За ними шли еще два человека, незнакомых Егорову.
– Вот он, гроза морей, - втолкнул в коридор парня Воробейчик.
– Прямо из Читы прибыл?
– спросил парня Жур.
– Папаша говорит, что ты в Читу отбыл...
– Я его с крыши ссадил, - кивал на хозяйского сына Воробейчик.
– Он залез вон на ту крышу и постреливал вот из этой штуки, - Воробейчик достал из-за пазухи тяжелый пистолет "кольт".
– А я его тихонько из-за трубы, как кошка мышь. И еще счастливый его бог. Я бы сделал из него покойника, если б он оказал сопротивление...
– Эх!
– снял пыжиковую шапку хозяйский сын и шлепнул ею об пол. Потом стал расстегивать борчатку с оторванной полой.
Полу он оторвал, когда Воробейчик сталкивал его с крыши.
Под борчаткой у него были синяя косоворотка, опоясанная шелковым шнурком с кистями, синие же брюки галифе и белые, измазанные в саже бурки, обшитые полосками коричневой кожи.

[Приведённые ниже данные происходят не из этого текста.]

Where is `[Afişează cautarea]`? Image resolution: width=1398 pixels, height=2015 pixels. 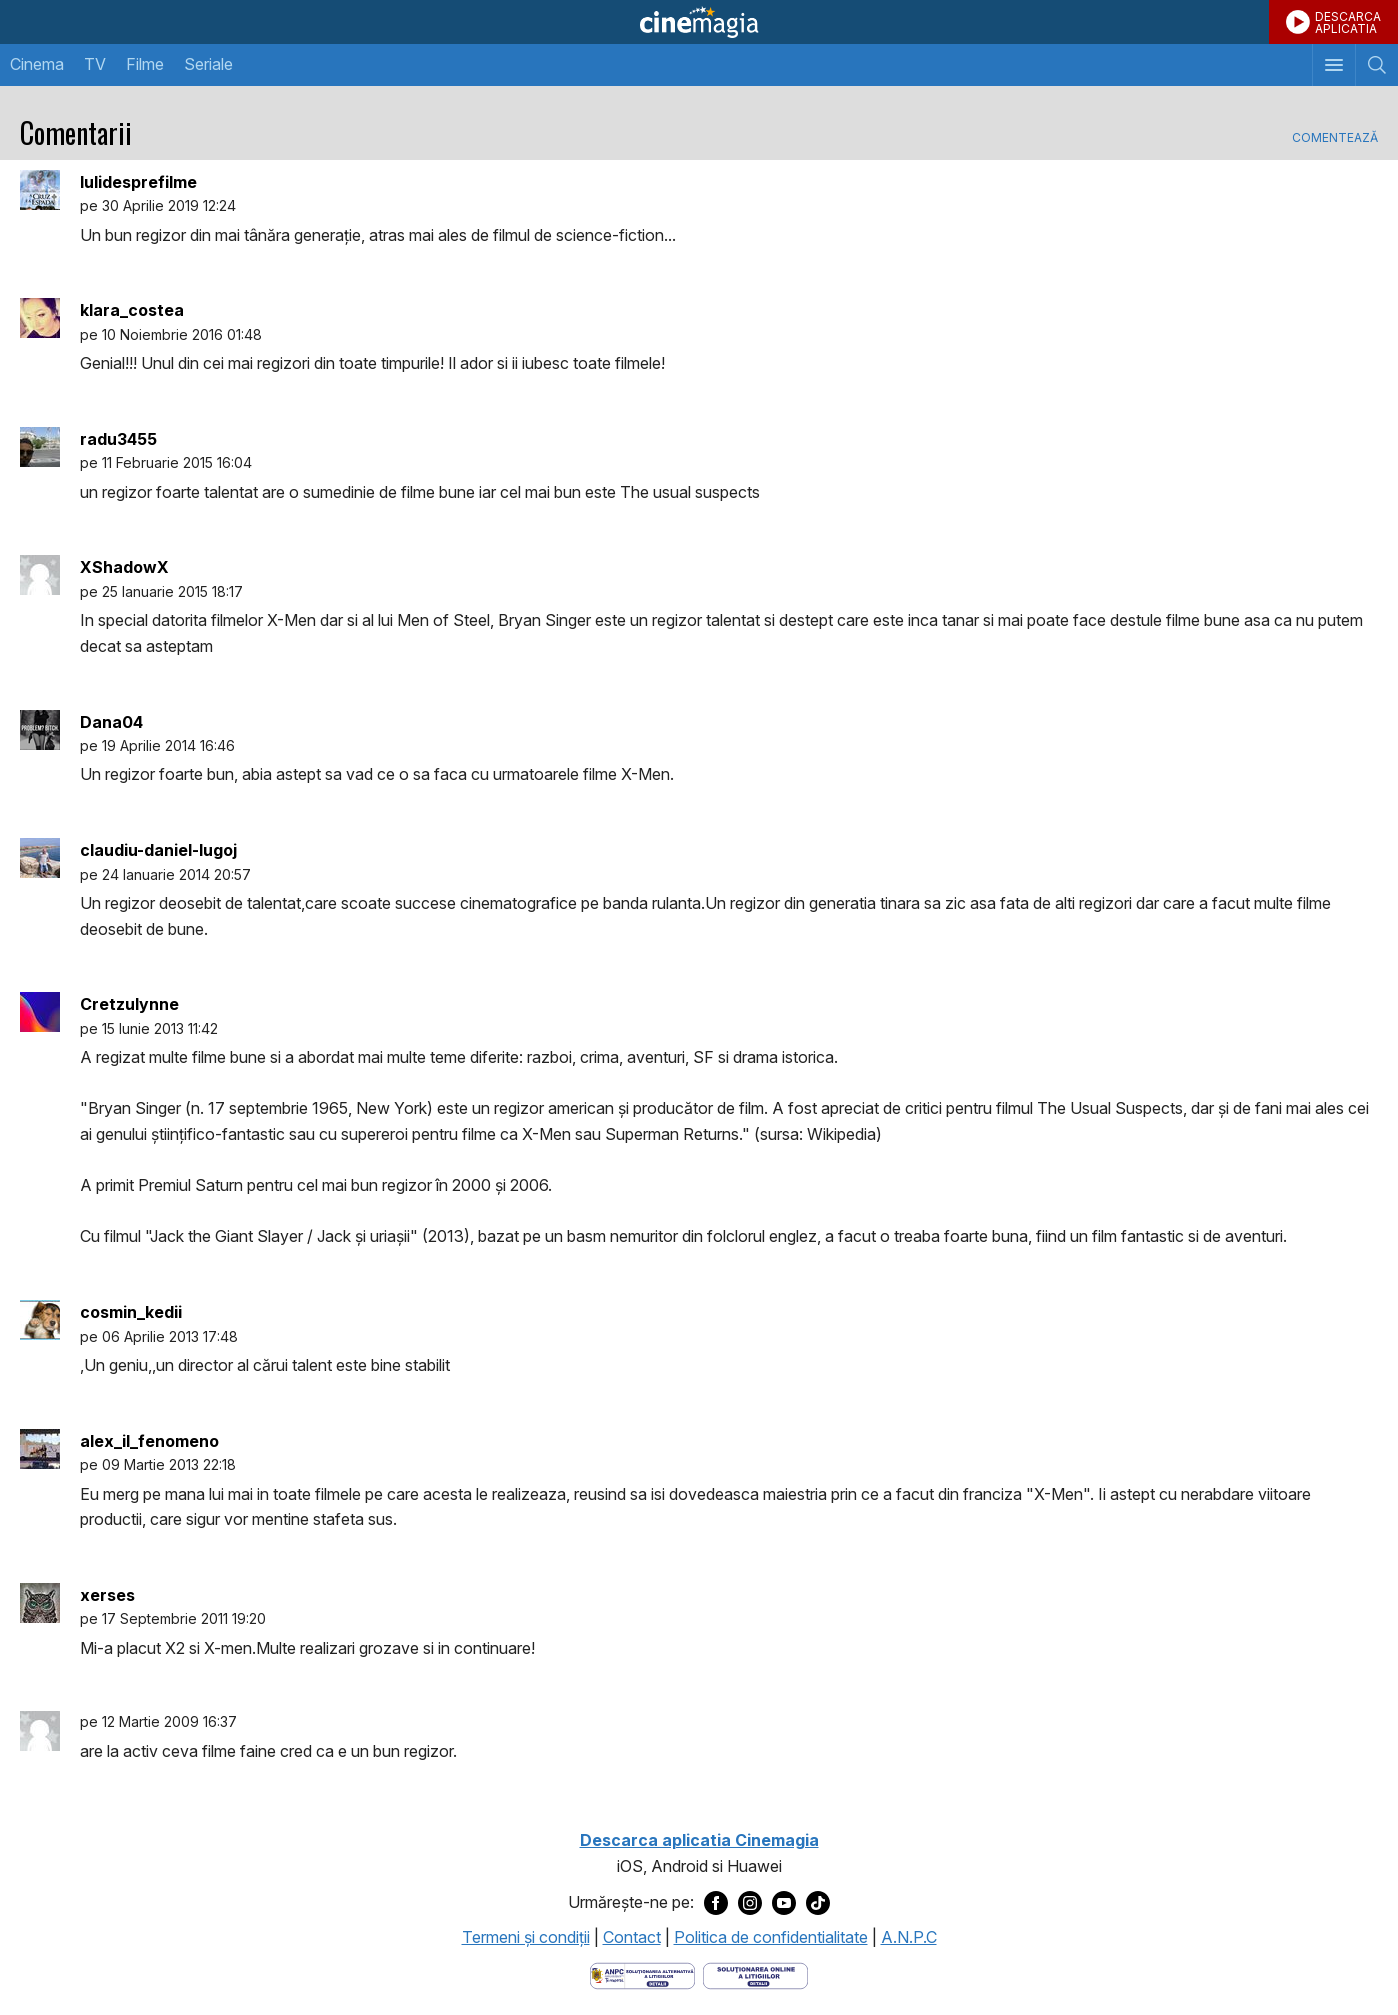 [Afişează cautarea] is located at coordinates (1376, 65).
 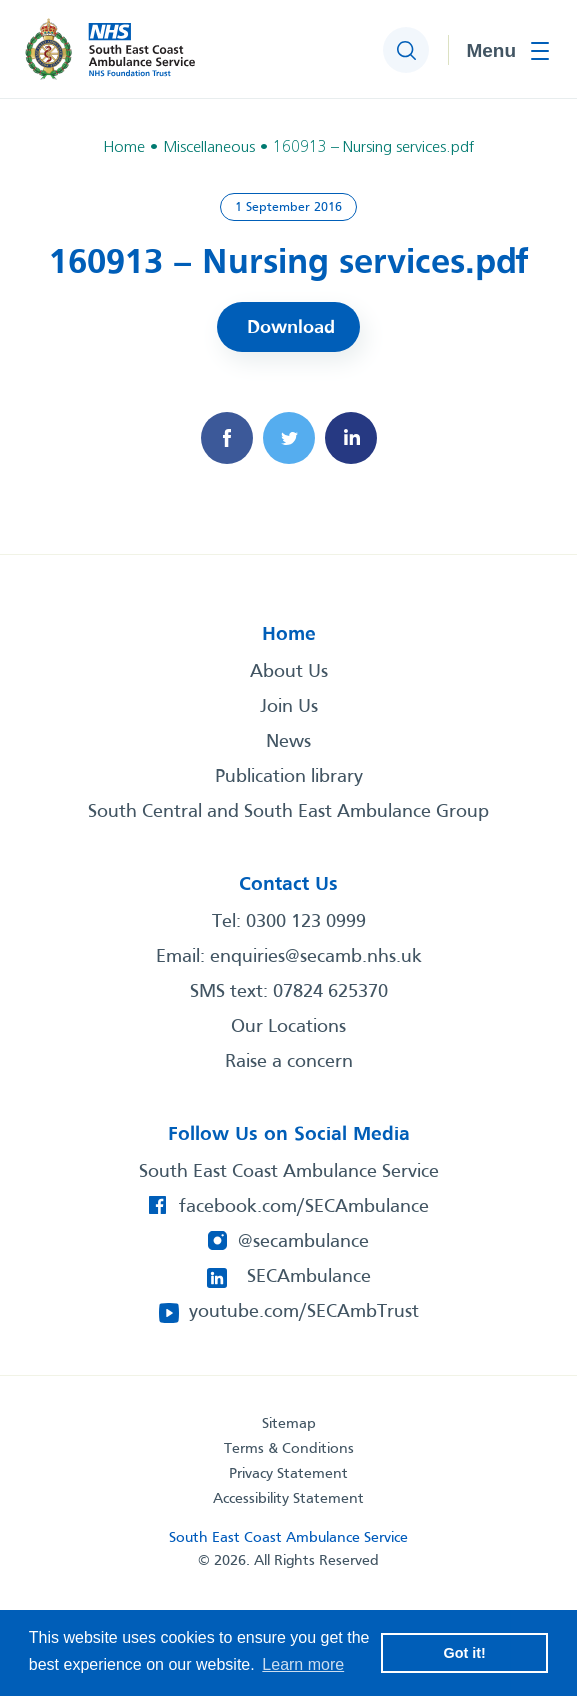 I want to click on facebook.com/SECAmbulance, so click(x=304, y=1207).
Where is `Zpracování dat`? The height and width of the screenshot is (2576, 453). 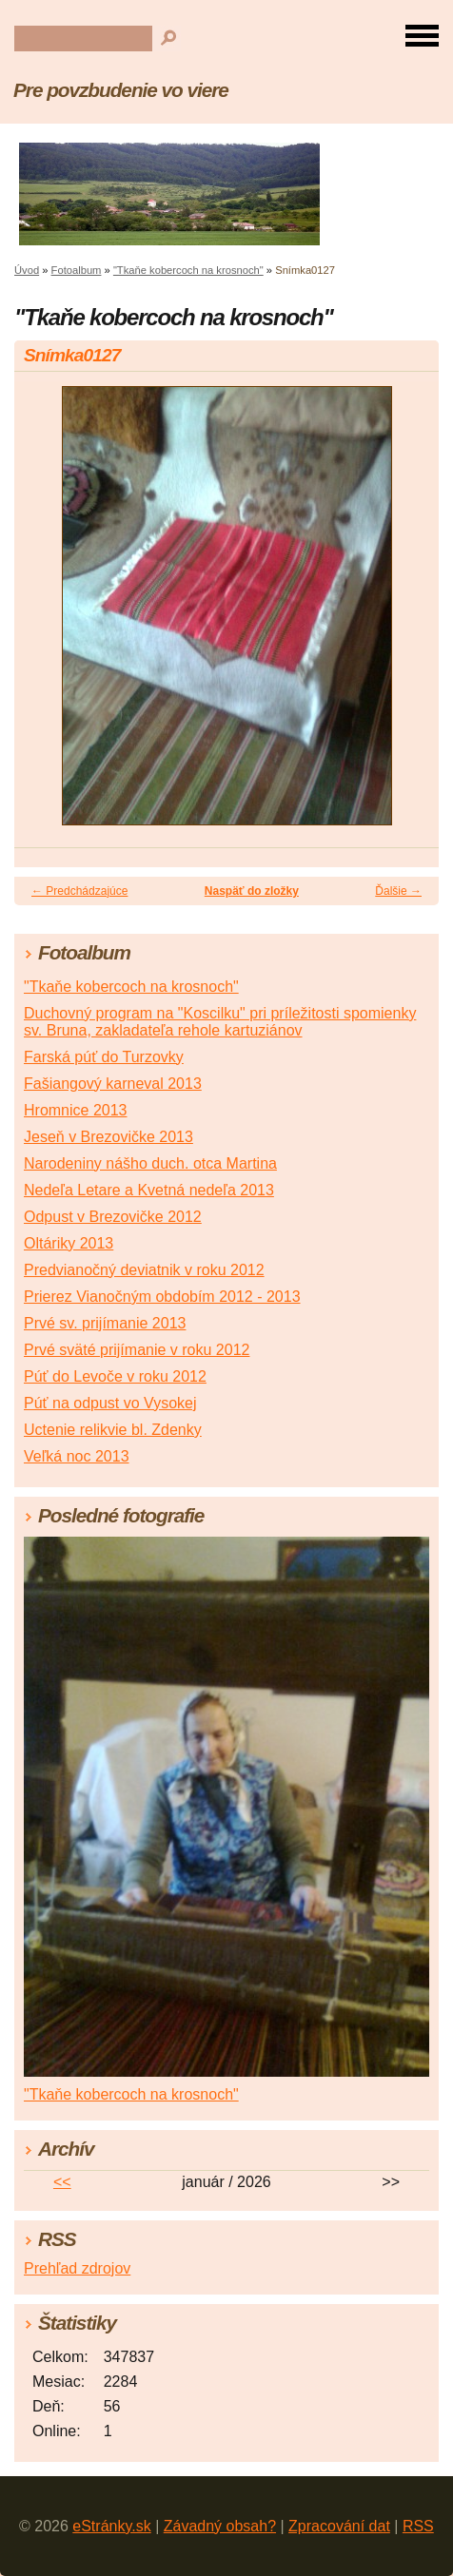 Zpracování dat is located at coordinates (339, 2526).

Егоров с интересом смотрел на него.
Это был первый крупный бандит, которого вот так близко увидел Егоров, настоящий бандит. Он только что прострелил ухо шоферу и мог убить шофера. Мог убить кого угодно. И, наверно, убивал.
Однако ничего особенного все-таки Егоров в нем не заметил. Хозяйский сын был похож на обыкновенных нэпманских сыновей, что торгуют в лавках на Борзовском базаре. И у него такие же, как у них, нахальные, насмешливые глаза. Он и сейчас не испуган, не растерян.
Вынув из кармана брюк расческу, он, глядя в зеркало, стал расчесывать мокрые волосы, кольцами слипшиеся на лбу.
– Для чего же ты учинил стрельбу?
– спросил его отец, как спросил бы, наверно, всякий отец набедокурившего сына.
– Вы, папаша, не суйтесь, - ответил сын, собирая с расчески опавшие волосы. Потом подул на расческу и спрятал ее в карман.
– Ну ладно, купцы, показывайте ваш товар, - улыбнулся Жур.
– Ломик, надеюсь, у вас найдется?
– Девок тут развел!
– закричал на отца сын.
– Они все сыскные. Для чего они были тут нужны?
– Ломик, - повторил Жур. И спросил: - Сами будете поднимать пол или нам придется?
– Я у вас на службе не служу, - огрызнулся сын.
– И служить не буду...
– Это определенно, - подтвердил Жур.
– Служить ты у нас не будешь, нет.
Зайцев уже где-то в коридоре добыл топор и долото.
– Это что тут, в углу?
– показывает Жур.
– Надо разобрать.
Зайцев разгребает какие-то тряпки, мочало - сперва ногой, потом руками. Егоров начинает ему помогать. Они вытаскивают из кучи тряпья ватное одеяло, тянут матрац, набитый мочалом.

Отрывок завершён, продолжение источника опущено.